***** Input data *****
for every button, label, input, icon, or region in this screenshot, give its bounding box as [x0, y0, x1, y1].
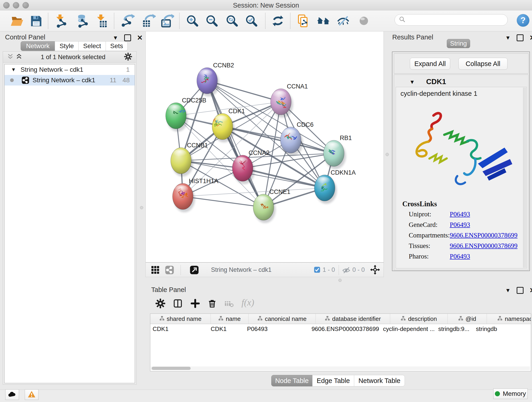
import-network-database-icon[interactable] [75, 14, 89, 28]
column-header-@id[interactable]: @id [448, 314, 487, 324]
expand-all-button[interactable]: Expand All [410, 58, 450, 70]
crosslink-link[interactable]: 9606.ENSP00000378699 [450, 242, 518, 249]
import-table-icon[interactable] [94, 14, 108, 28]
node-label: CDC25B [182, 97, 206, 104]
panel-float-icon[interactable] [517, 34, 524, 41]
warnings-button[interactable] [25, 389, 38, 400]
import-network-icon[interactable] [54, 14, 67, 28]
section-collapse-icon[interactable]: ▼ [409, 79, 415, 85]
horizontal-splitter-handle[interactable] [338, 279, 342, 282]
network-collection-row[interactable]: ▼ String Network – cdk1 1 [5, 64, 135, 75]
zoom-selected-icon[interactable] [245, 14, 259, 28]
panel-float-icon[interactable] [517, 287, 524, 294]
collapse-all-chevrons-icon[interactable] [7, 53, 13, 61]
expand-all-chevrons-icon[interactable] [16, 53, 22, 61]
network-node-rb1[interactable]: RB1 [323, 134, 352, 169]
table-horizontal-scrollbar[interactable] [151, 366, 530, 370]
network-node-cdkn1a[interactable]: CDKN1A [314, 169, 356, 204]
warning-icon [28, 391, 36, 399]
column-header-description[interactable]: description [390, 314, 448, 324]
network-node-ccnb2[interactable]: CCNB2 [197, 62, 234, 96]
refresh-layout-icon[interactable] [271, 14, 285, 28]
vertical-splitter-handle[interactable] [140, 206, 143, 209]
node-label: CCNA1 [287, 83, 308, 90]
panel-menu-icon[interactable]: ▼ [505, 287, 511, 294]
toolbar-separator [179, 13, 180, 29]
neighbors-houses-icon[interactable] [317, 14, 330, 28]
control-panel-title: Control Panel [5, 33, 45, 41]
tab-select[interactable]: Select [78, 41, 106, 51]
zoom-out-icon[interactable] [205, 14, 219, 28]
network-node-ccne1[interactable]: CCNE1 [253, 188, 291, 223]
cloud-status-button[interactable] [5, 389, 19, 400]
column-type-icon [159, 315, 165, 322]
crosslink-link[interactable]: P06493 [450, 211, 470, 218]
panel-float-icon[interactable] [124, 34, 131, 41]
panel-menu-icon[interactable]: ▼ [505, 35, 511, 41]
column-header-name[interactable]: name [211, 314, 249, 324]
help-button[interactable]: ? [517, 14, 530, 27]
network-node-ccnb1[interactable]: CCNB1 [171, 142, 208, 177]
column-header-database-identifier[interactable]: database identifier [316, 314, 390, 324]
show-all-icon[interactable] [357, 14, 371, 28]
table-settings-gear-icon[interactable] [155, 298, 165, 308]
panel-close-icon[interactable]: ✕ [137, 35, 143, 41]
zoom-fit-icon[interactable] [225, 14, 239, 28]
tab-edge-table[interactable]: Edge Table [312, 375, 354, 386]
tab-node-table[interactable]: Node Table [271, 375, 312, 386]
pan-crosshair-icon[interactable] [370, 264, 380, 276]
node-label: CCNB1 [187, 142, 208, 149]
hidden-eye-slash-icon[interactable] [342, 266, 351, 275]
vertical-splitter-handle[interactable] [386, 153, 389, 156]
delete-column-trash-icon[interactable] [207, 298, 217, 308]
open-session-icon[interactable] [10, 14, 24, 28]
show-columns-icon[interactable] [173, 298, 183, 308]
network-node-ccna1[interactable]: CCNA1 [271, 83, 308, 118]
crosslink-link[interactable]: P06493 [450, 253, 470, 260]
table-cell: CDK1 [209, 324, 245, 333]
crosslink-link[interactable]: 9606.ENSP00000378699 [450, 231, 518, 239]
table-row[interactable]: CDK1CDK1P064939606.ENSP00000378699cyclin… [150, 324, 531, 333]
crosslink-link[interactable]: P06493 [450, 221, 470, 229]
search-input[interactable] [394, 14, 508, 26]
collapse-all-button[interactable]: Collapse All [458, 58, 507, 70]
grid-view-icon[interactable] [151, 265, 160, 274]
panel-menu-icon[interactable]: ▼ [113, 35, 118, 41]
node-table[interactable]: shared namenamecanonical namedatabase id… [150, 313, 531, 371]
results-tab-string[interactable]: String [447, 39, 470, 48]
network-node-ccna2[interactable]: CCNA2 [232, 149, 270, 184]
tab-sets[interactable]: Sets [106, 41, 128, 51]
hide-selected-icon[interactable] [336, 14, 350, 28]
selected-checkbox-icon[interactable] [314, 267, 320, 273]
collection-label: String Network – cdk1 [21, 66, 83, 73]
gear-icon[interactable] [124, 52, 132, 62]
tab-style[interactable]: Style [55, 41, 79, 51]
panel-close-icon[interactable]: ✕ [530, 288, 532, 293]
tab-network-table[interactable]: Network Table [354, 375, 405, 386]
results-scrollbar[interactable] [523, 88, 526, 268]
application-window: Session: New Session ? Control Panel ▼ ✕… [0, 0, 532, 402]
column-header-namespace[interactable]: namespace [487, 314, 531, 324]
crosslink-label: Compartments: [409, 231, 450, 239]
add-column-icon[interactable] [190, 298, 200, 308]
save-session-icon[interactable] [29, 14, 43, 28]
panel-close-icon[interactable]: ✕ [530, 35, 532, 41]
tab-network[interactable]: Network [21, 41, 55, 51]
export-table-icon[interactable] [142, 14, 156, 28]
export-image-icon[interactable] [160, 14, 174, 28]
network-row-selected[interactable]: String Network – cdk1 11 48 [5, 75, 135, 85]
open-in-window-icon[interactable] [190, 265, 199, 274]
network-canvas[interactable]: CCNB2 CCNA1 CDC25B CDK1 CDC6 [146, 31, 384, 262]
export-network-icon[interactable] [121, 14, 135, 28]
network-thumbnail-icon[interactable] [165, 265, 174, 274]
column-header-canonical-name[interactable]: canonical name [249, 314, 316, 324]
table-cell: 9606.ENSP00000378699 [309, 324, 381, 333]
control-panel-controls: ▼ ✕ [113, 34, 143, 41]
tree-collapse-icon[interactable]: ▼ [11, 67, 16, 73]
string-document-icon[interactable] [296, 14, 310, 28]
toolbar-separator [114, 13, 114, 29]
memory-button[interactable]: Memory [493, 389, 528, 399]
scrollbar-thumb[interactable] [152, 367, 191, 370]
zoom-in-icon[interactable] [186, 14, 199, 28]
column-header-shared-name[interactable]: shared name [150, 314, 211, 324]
*****
***** Input data *****
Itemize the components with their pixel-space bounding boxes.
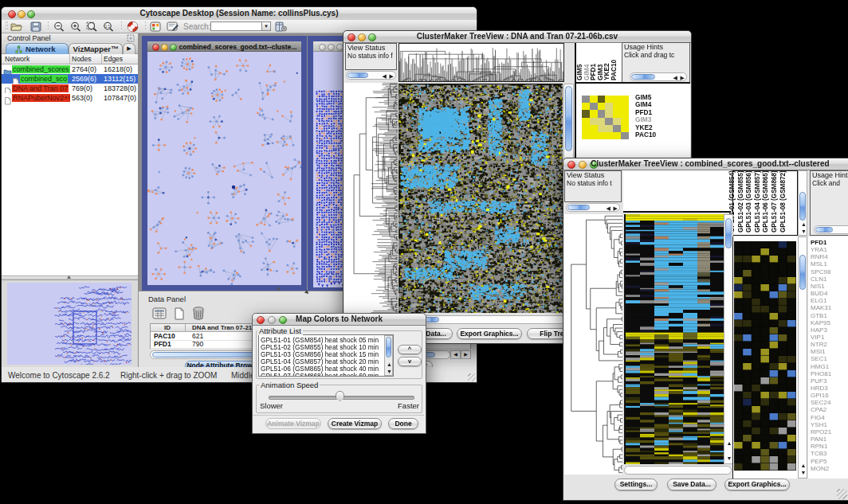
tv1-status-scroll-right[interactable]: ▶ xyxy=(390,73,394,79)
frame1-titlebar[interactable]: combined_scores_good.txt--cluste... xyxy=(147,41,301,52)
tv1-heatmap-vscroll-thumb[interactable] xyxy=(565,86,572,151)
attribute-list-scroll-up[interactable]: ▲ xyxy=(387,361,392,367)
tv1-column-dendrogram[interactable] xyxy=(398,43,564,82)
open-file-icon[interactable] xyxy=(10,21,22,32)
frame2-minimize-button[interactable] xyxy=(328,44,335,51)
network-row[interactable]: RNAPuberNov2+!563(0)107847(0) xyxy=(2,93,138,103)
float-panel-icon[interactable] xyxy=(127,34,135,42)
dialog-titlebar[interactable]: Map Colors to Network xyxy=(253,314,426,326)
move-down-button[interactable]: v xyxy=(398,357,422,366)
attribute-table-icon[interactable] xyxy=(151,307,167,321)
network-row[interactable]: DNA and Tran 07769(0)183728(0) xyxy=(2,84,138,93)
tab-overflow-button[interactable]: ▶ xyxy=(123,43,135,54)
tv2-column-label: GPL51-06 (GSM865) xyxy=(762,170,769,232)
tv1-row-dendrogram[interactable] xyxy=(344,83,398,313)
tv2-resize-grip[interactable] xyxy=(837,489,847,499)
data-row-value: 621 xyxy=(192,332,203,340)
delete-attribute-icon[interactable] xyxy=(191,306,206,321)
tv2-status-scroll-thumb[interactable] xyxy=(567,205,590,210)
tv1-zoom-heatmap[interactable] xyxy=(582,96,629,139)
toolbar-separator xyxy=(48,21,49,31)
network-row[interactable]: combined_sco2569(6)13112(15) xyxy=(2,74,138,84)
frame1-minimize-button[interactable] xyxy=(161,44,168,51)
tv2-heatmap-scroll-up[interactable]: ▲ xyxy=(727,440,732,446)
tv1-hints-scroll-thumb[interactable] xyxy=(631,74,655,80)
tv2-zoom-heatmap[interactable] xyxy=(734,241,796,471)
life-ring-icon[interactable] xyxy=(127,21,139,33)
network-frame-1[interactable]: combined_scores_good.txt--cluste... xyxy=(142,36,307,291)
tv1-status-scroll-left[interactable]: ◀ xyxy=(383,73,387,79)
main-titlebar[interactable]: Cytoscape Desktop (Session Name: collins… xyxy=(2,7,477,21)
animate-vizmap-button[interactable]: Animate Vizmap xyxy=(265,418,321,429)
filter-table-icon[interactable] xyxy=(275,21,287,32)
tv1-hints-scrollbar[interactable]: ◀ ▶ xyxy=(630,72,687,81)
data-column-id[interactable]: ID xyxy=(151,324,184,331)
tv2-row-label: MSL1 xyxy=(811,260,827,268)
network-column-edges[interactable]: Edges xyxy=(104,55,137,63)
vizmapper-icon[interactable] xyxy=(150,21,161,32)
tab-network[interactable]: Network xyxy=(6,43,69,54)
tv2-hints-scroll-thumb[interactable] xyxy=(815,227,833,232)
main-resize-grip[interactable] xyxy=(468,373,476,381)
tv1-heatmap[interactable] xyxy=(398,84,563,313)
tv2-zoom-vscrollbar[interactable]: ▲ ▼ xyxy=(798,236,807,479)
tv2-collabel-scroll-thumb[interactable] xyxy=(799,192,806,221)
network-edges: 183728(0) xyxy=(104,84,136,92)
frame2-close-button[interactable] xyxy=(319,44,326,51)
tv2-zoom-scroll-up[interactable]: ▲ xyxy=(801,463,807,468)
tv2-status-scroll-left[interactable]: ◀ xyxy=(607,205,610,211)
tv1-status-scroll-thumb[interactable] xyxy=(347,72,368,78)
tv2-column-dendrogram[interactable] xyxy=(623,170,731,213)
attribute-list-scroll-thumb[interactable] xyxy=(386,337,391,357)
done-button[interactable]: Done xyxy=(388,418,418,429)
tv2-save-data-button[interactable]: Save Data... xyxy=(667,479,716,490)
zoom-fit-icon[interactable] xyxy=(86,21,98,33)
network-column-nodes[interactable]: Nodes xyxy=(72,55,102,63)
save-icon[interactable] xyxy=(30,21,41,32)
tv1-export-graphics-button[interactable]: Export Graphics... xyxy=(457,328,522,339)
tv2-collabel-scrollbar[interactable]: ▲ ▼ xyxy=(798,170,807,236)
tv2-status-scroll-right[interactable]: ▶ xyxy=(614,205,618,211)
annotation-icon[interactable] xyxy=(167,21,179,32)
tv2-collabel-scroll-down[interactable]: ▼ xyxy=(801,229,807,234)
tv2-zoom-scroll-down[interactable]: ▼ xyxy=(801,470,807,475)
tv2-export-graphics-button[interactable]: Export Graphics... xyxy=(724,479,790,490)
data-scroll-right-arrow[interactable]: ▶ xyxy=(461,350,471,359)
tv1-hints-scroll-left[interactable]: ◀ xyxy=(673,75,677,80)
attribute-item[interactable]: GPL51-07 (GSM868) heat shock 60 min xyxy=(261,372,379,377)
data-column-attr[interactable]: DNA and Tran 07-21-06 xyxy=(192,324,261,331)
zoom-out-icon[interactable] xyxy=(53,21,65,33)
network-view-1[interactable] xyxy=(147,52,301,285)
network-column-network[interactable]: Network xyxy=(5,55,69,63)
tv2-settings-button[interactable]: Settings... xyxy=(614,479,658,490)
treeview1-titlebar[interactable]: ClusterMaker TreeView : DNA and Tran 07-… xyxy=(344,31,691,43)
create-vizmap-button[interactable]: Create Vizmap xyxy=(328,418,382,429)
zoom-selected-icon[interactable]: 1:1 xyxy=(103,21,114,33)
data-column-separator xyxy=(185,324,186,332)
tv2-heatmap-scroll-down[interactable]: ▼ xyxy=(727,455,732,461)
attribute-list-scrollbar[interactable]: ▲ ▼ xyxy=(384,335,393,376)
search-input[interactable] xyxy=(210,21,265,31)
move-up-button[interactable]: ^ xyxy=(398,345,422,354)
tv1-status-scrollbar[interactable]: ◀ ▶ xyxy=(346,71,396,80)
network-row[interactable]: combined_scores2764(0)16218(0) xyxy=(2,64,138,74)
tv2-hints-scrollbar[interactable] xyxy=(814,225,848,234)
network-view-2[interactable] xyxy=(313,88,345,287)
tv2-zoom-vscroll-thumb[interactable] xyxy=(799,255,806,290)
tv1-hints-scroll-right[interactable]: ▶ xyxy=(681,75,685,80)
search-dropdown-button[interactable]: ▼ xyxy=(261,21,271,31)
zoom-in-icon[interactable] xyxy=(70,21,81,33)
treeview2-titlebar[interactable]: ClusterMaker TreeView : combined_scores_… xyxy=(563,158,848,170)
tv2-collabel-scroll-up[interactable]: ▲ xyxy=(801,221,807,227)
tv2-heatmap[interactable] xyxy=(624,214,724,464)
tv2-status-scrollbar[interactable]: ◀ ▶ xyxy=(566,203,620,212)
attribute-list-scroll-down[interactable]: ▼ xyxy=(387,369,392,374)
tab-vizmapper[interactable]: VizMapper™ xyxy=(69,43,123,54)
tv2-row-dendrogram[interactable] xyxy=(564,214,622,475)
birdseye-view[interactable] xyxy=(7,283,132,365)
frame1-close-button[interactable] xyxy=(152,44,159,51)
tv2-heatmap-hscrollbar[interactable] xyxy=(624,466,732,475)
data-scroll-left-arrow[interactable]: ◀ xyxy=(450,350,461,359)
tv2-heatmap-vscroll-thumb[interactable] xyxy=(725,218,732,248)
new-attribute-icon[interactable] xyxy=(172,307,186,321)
*****
**What the task asks**
Where does the word "float" appear in the records above? Return every line that holds it.

**Answer for this exercise**
panel-float-icon[interactable] [517, 34, 524, 41]
panel-float-icon[interactable] [517, 287, 524, 294]
panel-float-icon[interactable] [124, 34, 131, 41]
float-panel-icon[interactable] xyxy=(127,34,135,42)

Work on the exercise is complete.